Information given ::

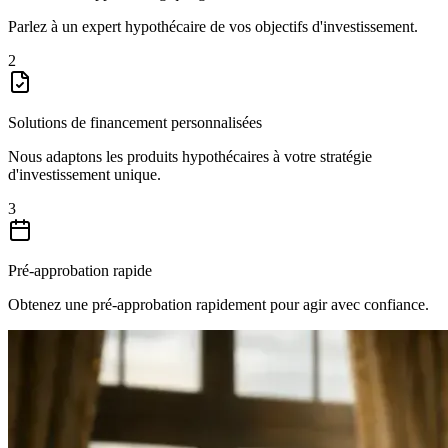
Parlez à un expert hypothécaire de vos objectifs d'investissement.
2
Solutions de financement personnalisées
Nous adaptons les produits hypothécaires à votre stratégie
d'investissement unique.
3
Pré-approbation rapide
Obtenez une pré-approbation rapidement pour agir avec confiance.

To do :: Each line above that includes the word "investissement" is to be copied.

Solution to the exercise ::
Parlez à un expert hypothécaire de vos objectifs d'investissement.
d'investissement unique.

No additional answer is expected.